El capitán de submarinos empezó a leer y leer, encontrando rarezas en los diarios de navegantes –Colón escribiendo que las Antillas estaban “donde decía mi carta náutica”– y polémicas eruditas que criticaban las descripciones de islas o los tiempos de navegación medievales. La llave del asunto vino por dos razones inesperadas. La primera es que Menzies sabe navegar, algo que muy pocos cartógrafos e historiadores saben hacer.
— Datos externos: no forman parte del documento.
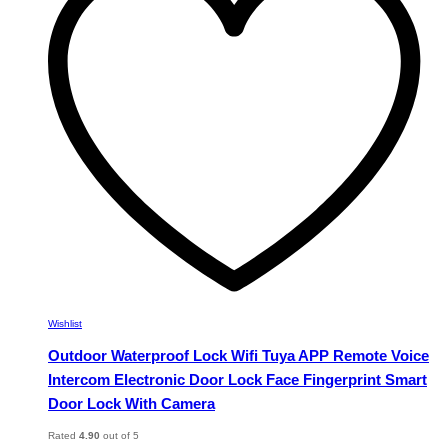
options
may
be
chosen
on
the
product
page
Wishlist
Outdoor Waterproof Lock Wifi Tuya APP Remote Voice
Intercom Electronic Door Lock Face Fingerprint Smart
Door Lock With Camera
Rated
4.90
out of 5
La segunda es que el buen hombre, que ya tiene sus años, nació y se crió en China.
Sería largo contar cómo llegó Menzies al emperador Zhu Di y a sus almirantes eunucos, un rompecabezas que le tomó quince años armar. La cosa es que pudo establecer sin duda alguna que el 8 de marzo de 1421 zarpó de China la más formidable flota jamás creada por el hombre, con más de 300 navíos protegidos por decenas de sampanes de guerra de 200 metros de largo y cinco mástiles, cientos de tripulantes, decenas de concubinas para los oficiales que no fueran eunucos, un batallón de prostitutas que atendían a los marineros –y a las gallinas–, cultivos flotantes de brotes de bambú y nutrias amaestradas para pescar en alta mar. La flota al mando del gran almirante Zheng He tenía una orden global: llevar a todas las naciones del mundo el mandato del Celeste Imperio y ordenarles rendir tributo a Pekín. Sólo quedaba afuera la brutal Europa, destino de una futura segunda flota, seguramente mejor armada.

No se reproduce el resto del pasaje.